=== Section Start ===

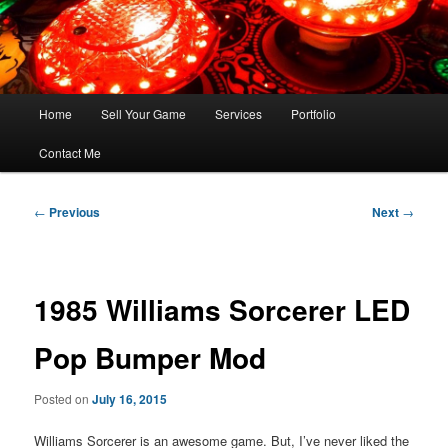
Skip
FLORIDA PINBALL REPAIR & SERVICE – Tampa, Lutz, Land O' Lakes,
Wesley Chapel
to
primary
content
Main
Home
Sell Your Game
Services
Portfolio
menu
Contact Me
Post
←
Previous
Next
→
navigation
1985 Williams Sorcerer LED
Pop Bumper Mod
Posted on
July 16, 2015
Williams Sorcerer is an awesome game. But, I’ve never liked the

=== Section End ===
=== Section Start ===

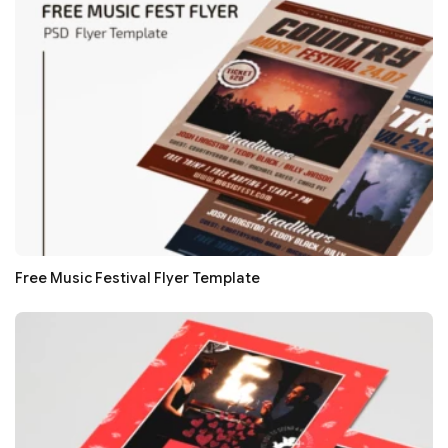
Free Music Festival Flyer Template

=== Section End ===

Assignment -> Retrieve every line above holding the word "Sorcerer".

Result for this exercise ->
1985 Williams Sorcerer LED
Williams Sorcerer is an awesome game. But, I’ve never liked the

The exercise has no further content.